Le patron d’Interxion justifie aussi son scepticisme par trois arguments plus factuels. Le premier concerne le type de datacenters utilisés par Numergy et Cloudwatt. "Ce sont des datacenters conçus pour des activités de télécommunications avec une densité d’énergie de 600 à 1000 W/m2. Ils sont inadaptés à des activités de cloud computing qui réclament des densités plus élevées allant jusqu’à 2500 W/m2." Numergy démarre en effet ses services en s’appuyant sur deux datacenters de SFR, tandis que Cloudwatt prévoit de le faire à la fin de l’année en utilisant le datacenter d’Orange à Val de Rueil et un second datacenter en location qui reste à choisir.  Même le datacenter d’Orange à Val de Rueil, pourtant tout neuf, serait inapproprié.

Le deuxième argument réside dans les moyens de connexion télécoms. "C’est un poste important dans les coûts d’exploitations de datacenters. Or Numergy et Cloudwatt vont utiliser le premier les moyens fournis par SFR, le second ceux fournis par Orange. Prisonnières de leurs actionnaires, elles ne peuvent faire jouer la concurrence pour faire baisser les coûts. C’est peut-être pourquoi Dassault Systèmes s’est retiré du projet Andromède, estimant les coûts de connexion télécoms proposés par Orange trop élevés."

Le troisième argument tient au montant de l’investissement. "225 millions d’euros, c’est rien comparé aux milliards de dollars investis depuis 2 ou 3 ans par les géants américains. Rien que dans les datacenters, Microsoft a investi ces deux dernières années 2 milliards de dollars. Je ne comprends pas pourquoi on a créé deux sociétés. Il valait mieux concentrer les moyens et miser sur un seul champion."

Fabrice Coquio reste au final septique sur la capacité de Numergy et Cloudwatt à rivaliser avec les géants américains qui sont bien établis sur le marché depuis quelques années. Il leur souhaite néanmoins bonne chance. "Je comprends le besoin de localisation des données en France pour certaines activités. Un investissement ciblé sur ce marché aurait du sens. Mais dans ce cas, je ne vois pas ce que l’Etat viendrait y faire."

Par ailleurs, Fabrice Coquio conteste l’affirmation suivante de Patrick Starck : "Nous ne croyons pas en l'avenir de l'hébergement informatique, ce marché est voué à disparaître". Pour lui, au contraire, le marché de l’hébergement informatique reste prometteur avec une croissance aux alentours de 15% par an.  Pour preuve, il cite l’étude Datacenter Dynamics 2012 menée par le cabinet DCD Intelligence qui relève une progression des investissements dans les datacenters au niveau mondial d’environ 86 milliards de dollars en 2011 à 105 milliards en 2012, soit une hausse de 22,1%. Et le marché devrait poursuivre sa croissance pour atteindre 120 milliards de dollars en 2013. "De tels montants seraient-ils engagés dans une industrie amenée à disparaître d’ici cinq ans ?", interpelle-t-il.

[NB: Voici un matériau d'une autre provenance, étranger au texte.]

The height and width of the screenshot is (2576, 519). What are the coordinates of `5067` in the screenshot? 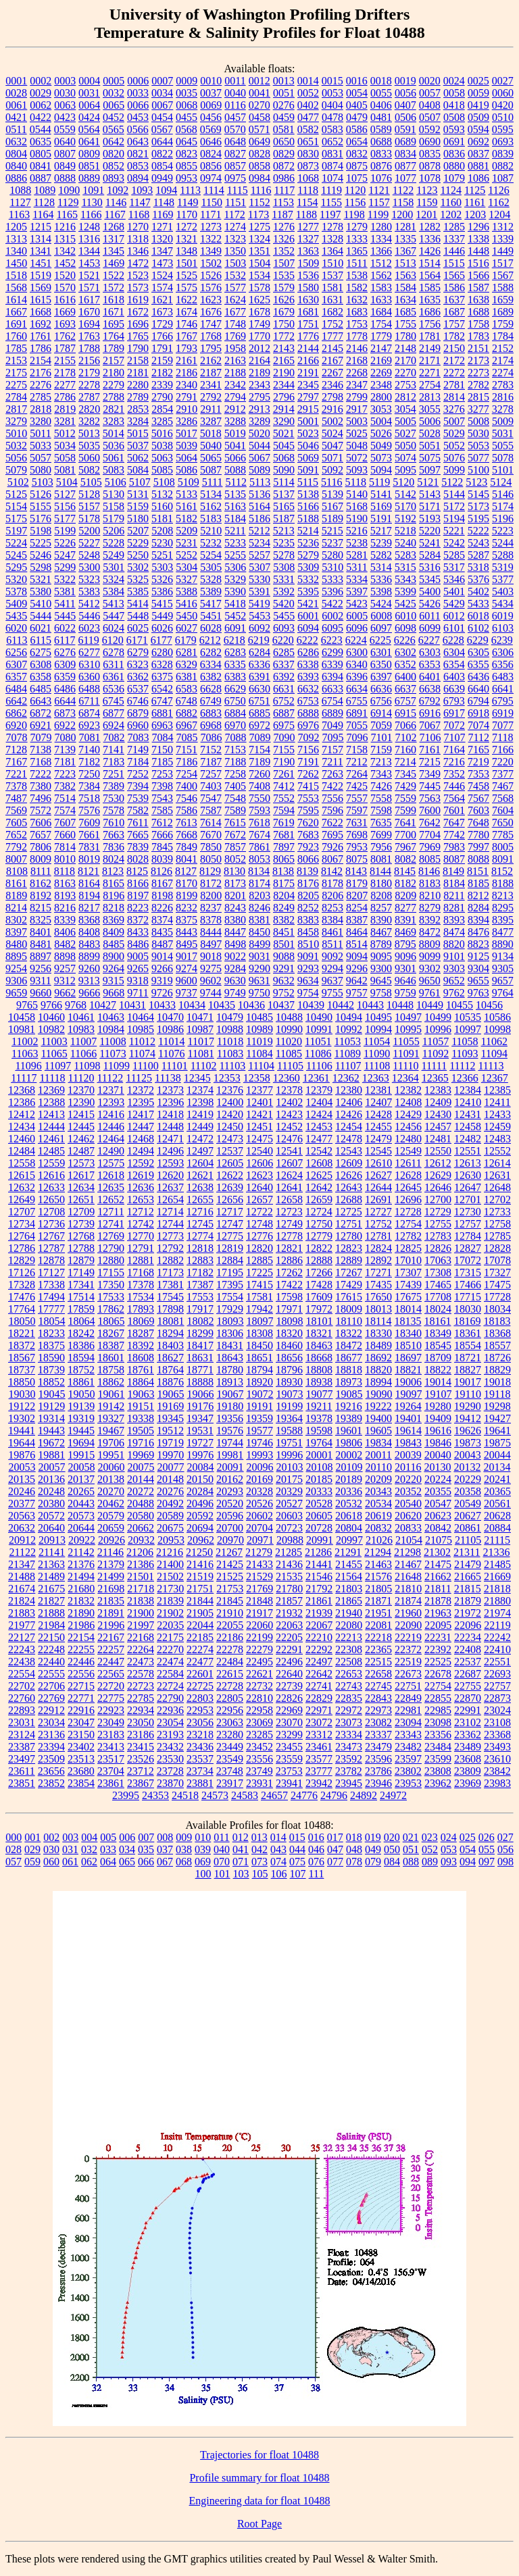 It's located at (259, 457).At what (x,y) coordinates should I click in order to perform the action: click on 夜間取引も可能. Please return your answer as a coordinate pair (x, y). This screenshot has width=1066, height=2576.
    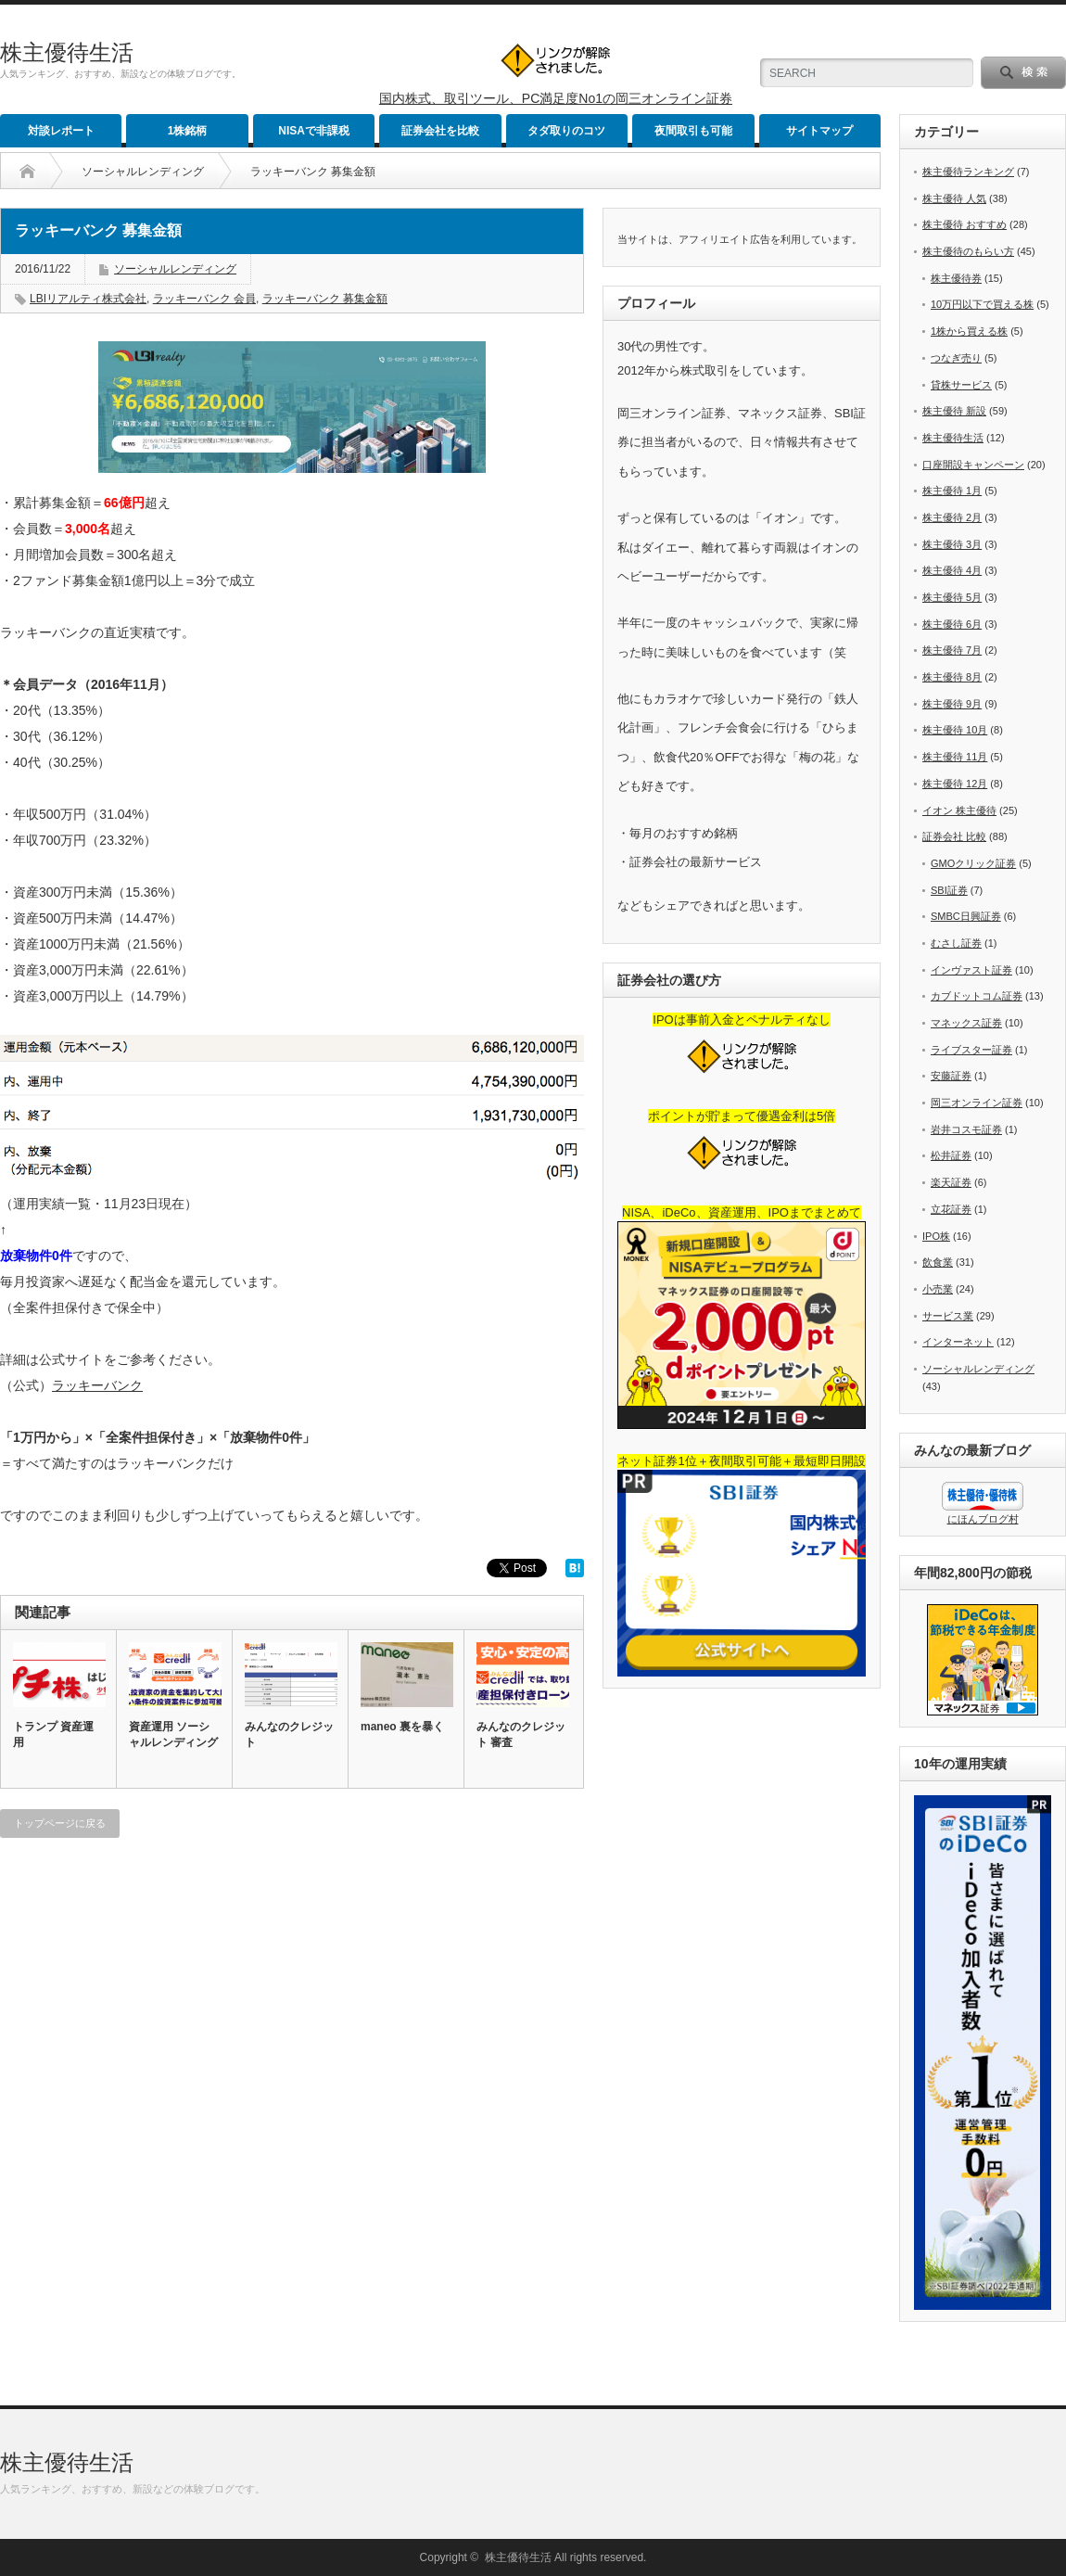
    Looking at the image, I should click on (693, 130).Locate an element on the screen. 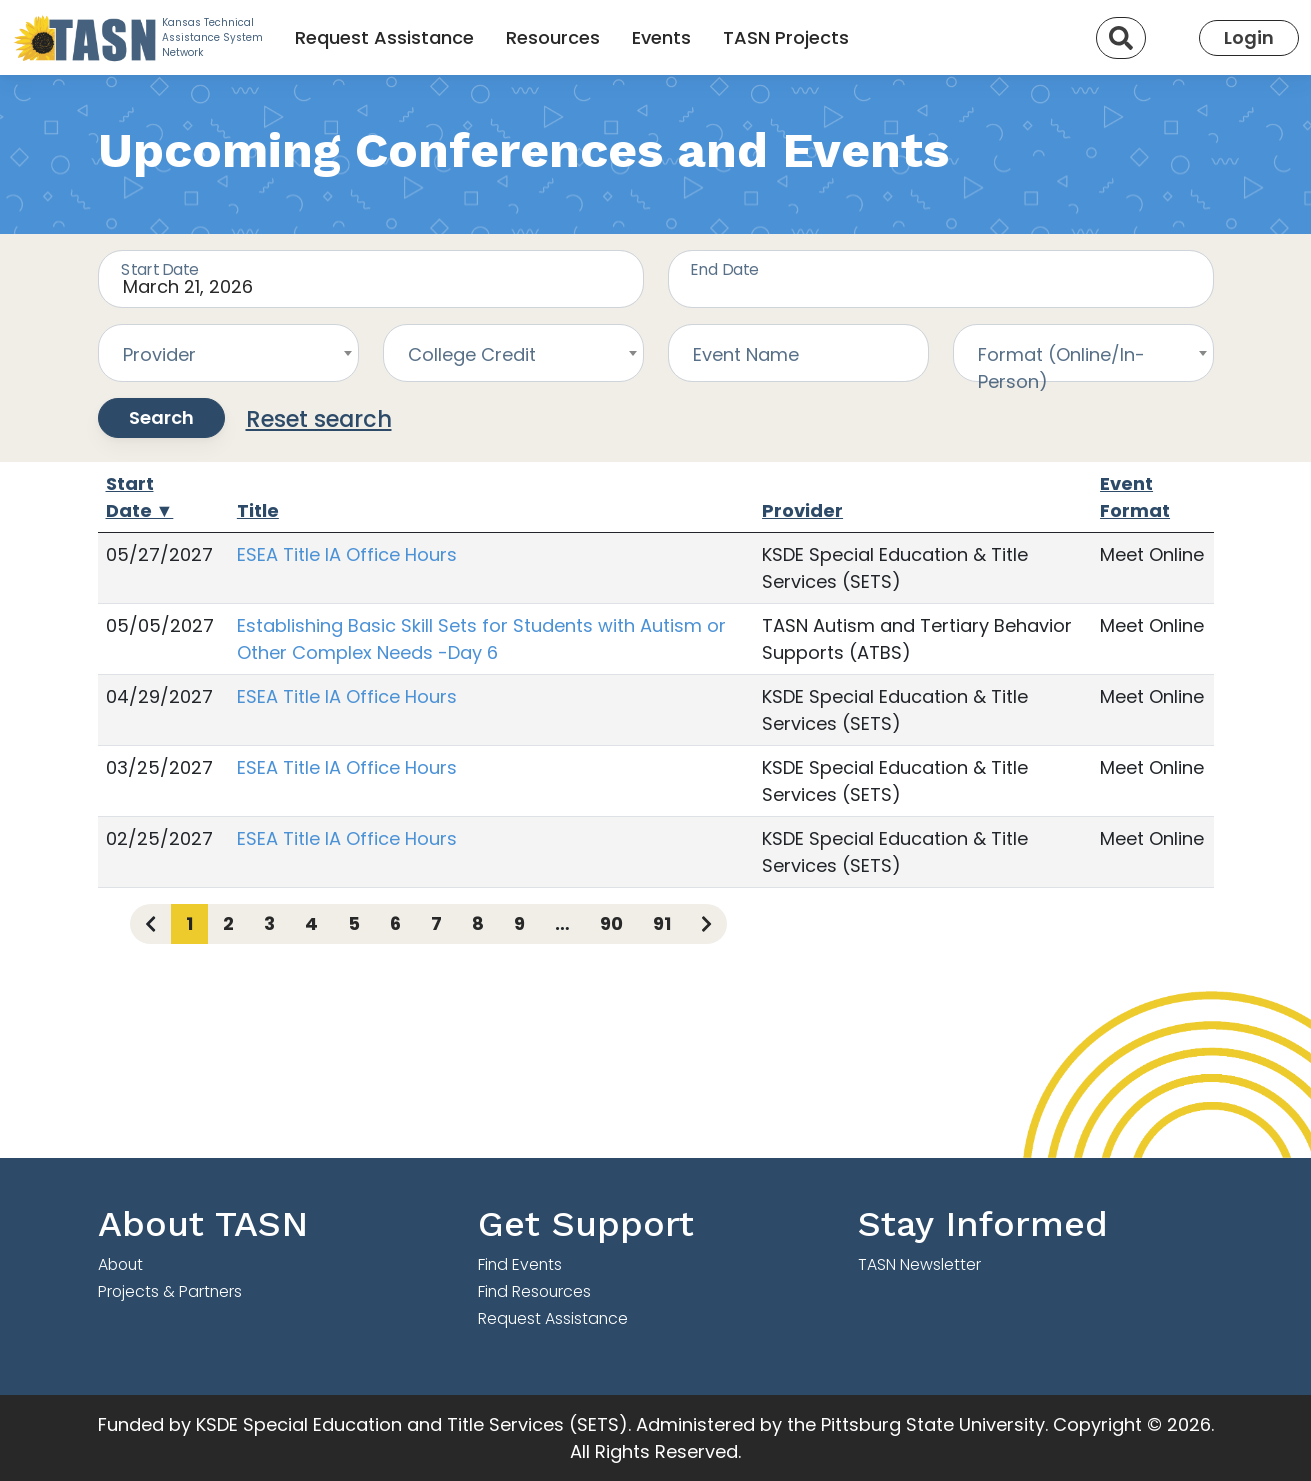  Provider is located at coordinates (802, 510).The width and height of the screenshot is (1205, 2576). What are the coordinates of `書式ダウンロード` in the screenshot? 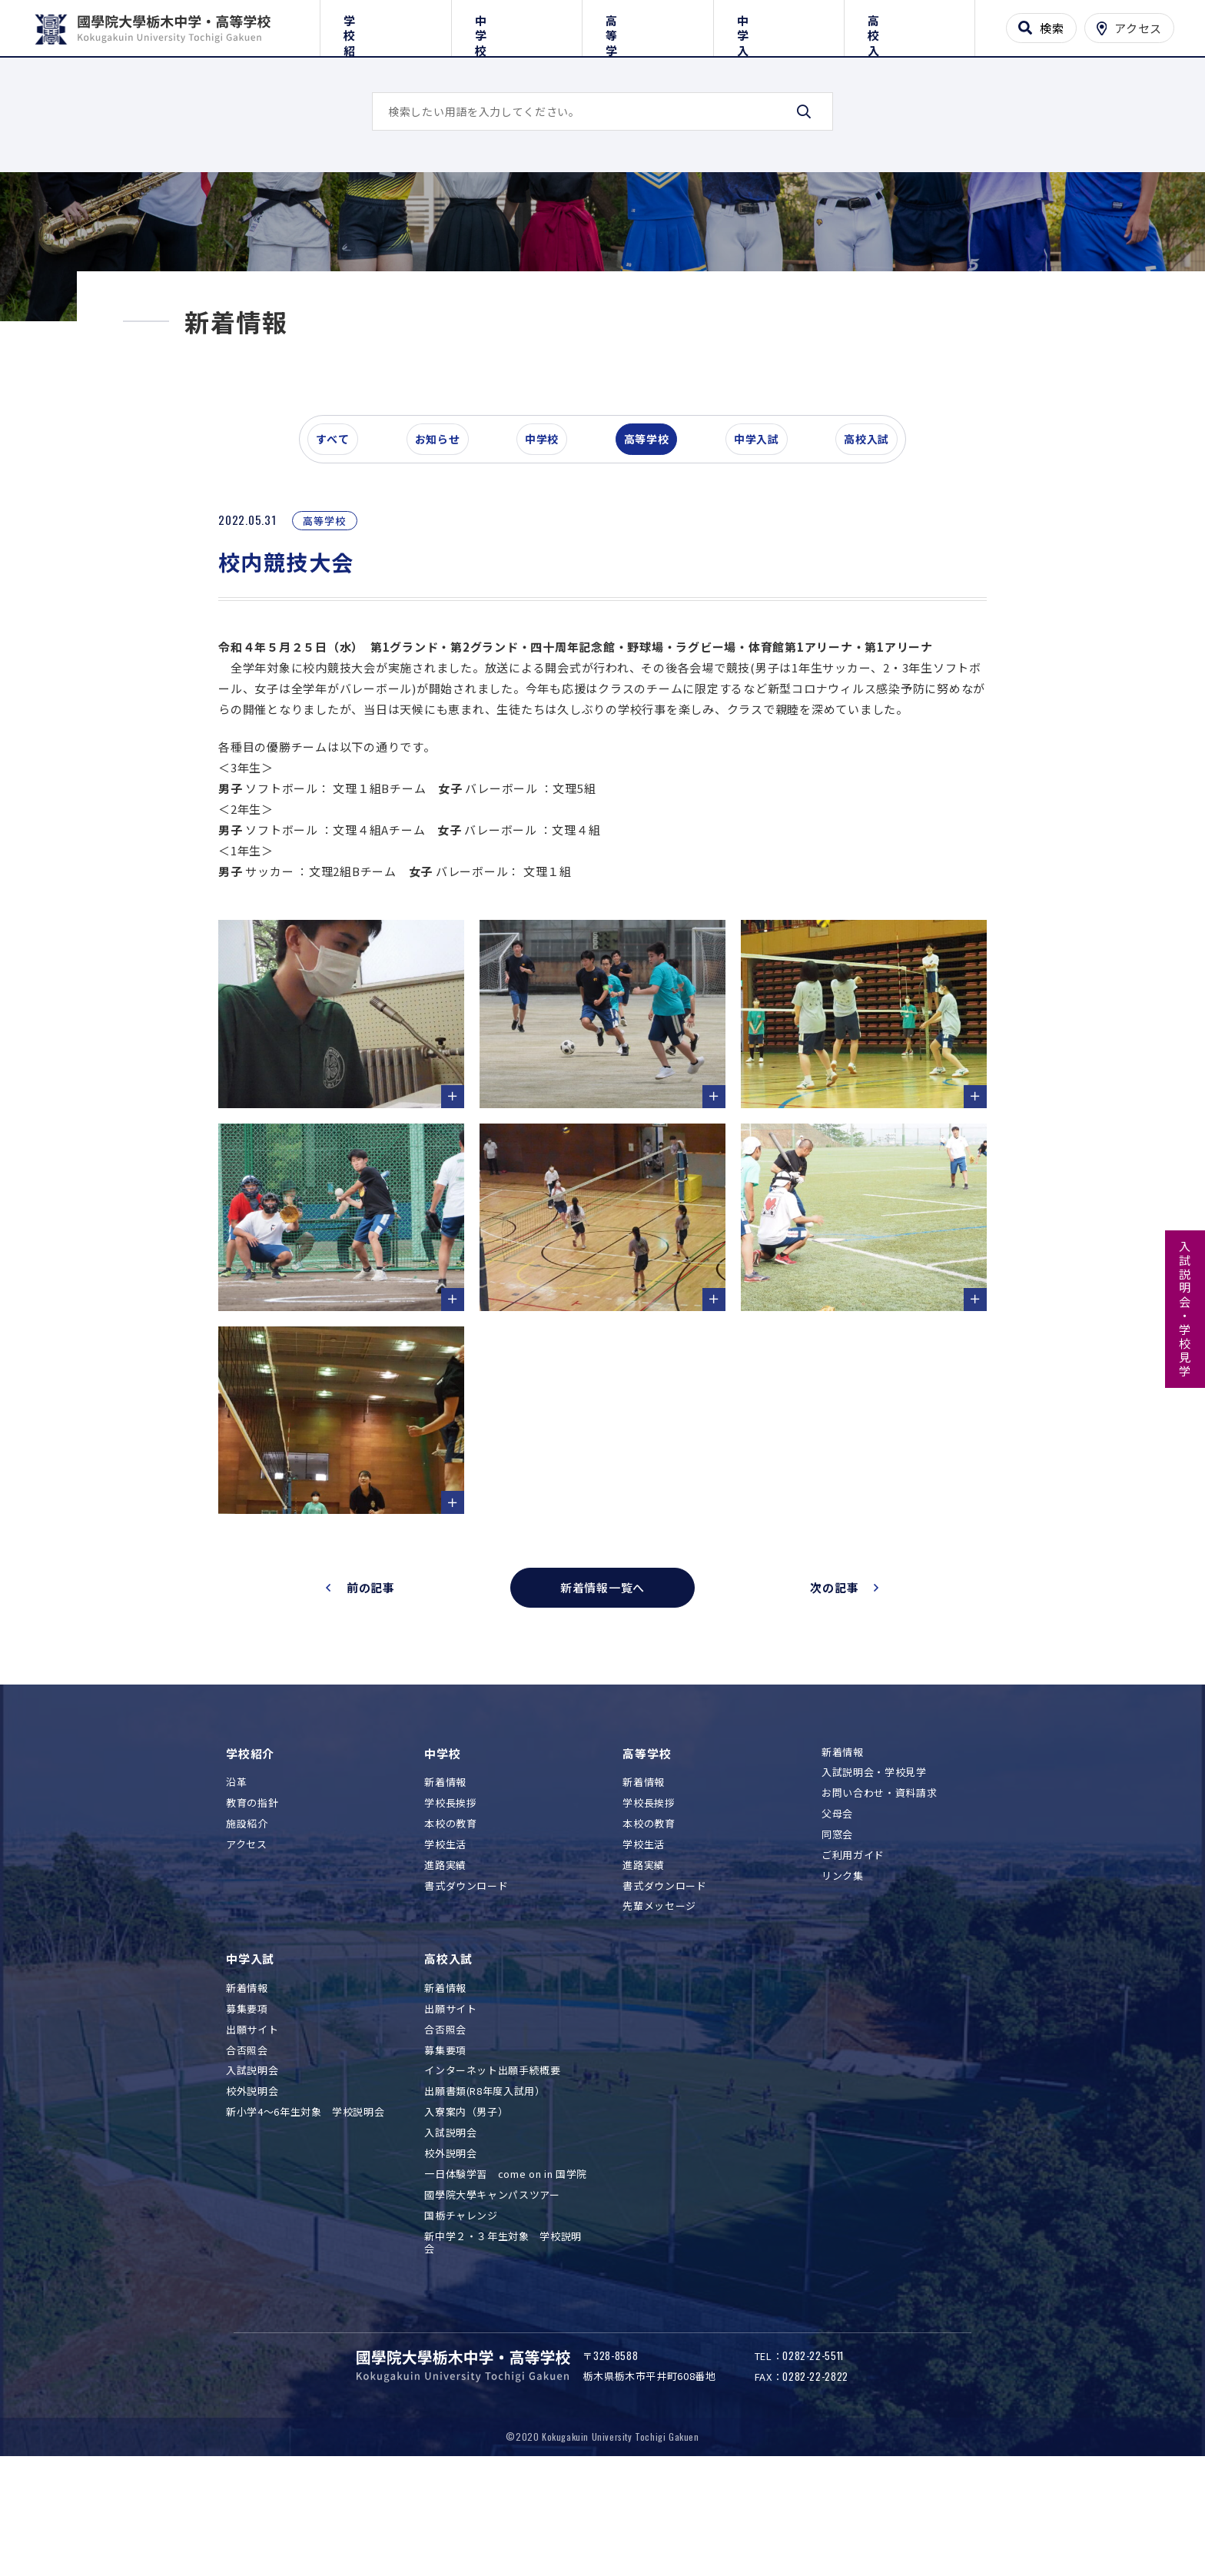 It's located at (466, 1980).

Enfin, le patron d'Interxion France reste prudent sur le développement du cloud computing. "Bien des entreprises tiennent encore à maîtriser leur informatique en interne. Pour preuve: elles continuent à ouvrir leurs propres datacenters, comme le Crédit Agricole à Chartres, Natixis à Marne-la-Vallée, EDF à Vaul-de-Reuil ou encore Systeme U à Nantes. Il y a 5 ans, 85% des entreprises disposaient de leur propre infrastructure informatique. Elles sont aujourd'hui 80%. Ceci montre que le mouvement d'exetrnalisation de l'informatique est loin d'être achevé et que le marché de l'hébergement a encore un bel avenir."